» **WORK ORDER**:
Go through the data and copy each line where the word "تشكيل" shows up.

(Records from a dataset)
-=-=-

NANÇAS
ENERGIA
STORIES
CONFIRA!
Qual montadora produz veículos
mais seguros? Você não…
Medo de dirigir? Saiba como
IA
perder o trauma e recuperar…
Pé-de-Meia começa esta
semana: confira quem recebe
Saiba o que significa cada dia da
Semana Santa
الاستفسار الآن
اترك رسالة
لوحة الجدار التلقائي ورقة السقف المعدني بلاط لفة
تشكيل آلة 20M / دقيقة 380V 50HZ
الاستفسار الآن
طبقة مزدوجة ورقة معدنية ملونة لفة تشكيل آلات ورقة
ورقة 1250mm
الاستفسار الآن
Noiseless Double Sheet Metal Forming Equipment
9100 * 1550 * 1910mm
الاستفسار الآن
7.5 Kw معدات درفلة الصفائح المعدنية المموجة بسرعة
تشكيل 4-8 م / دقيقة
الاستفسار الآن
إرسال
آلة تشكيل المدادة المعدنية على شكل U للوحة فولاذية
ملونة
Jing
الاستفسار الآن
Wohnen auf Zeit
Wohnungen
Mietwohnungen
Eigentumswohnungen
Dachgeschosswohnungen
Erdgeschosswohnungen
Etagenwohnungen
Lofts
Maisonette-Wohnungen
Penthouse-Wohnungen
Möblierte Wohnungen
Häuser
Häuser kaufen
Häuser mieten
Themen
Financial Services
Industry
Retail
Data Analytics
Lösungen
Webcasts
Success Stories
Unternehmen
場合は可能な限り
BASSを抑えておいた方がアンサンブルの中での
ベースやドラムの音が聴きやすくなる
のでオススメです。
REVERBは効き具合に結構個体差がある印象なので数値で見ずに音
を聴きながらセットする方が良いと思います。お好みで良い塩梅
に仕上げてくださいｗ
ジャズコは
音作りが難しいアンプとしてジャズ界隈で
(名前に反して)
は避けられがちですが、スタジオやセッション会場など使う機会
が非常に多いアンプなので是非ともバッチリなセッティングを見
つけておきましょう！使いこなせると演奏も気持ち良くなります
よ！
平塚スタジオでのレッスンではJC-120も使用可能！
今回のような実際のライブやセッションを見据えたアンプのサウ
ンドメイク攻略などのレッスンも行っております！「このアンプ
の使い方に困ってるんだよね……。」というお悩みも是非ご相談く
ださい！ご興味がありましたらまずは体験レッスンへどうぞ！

-=-=-

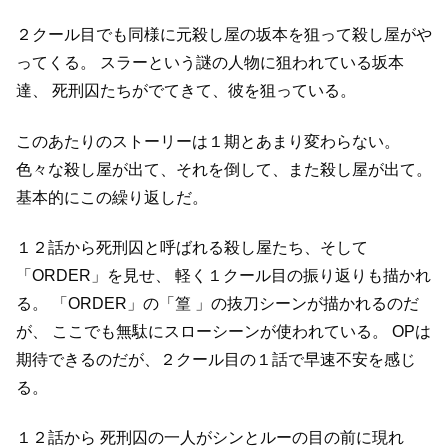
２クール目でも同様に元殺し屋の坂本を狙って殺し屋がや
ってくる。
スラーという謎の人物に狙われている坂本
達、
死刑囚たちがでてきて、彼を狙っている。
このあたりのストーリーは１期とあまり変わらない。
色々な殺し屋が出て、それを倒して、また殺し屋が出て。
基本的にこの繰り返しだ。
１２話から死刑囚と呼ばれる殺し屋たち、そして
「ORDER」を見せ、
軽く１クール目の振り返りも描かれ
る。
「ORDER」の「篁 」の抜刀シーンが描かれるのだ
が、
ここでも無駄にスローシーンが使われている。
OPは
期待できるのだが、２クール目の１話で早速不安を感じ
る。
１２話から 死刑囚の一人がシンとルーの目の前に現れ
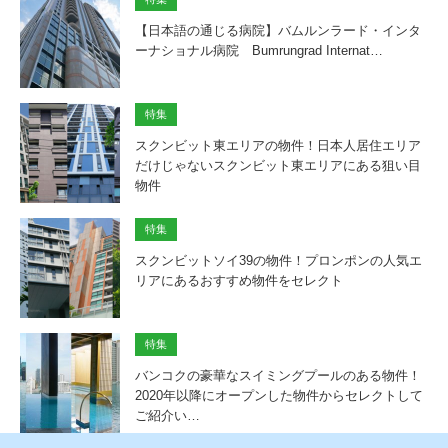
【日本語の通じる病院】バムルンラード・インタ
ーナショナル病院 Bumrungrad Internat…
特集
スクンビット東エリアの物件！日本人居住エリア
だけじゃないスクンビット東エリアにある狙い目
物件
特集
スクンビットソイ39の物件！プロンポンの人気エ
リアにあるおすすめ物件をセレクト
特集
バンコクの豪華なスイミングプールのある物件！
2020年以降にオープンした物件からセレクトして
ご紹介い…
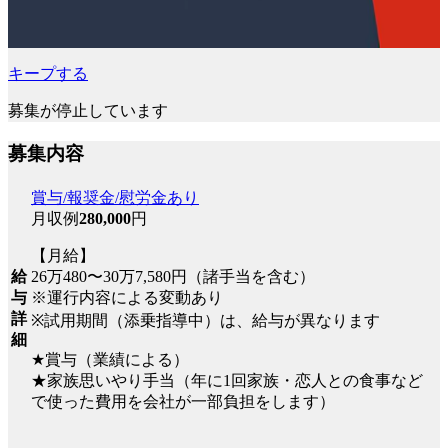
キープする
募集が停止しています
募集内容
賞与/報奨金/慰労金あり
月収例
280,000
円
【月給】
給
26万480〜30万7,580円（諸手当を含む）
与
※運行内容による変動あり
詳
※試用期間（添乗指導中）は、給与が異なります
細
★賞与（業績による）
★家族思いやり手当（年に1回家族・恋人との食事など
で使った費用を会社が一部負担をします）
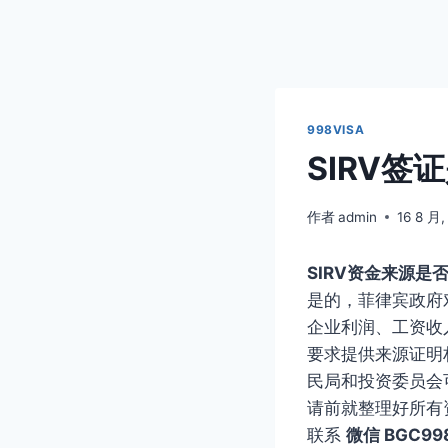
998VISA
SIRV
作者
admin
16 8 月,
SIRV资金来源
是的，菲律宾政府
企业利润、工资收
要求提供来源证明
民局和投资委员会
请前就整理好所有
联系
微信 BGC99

-=-=-

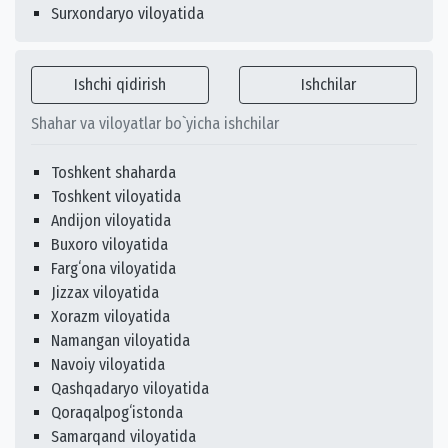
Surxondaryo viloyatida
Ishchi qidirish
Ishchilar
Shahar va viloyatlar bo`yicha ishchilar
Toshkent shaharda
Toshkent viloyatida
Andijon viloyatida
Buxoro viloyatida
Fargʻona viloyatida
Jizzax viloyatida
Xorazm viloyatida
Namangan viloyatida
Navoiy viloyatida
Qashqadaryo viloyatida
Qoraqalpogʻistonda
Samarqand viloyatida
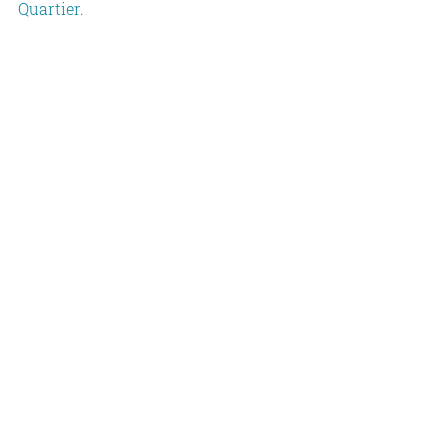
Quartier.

-=-=-

» **OUTPUT BELOW**:
تشكيل آلة 20M / دقيقة 380V 50HZ
طبقة مزدوجة ورقة معدنية ملونة لفة تشكيل آلات ورقة
تشكيل 4-8 م / دقيقة
آلة تشكيل المدادة المعدنية على شكل U للوحة فولاذية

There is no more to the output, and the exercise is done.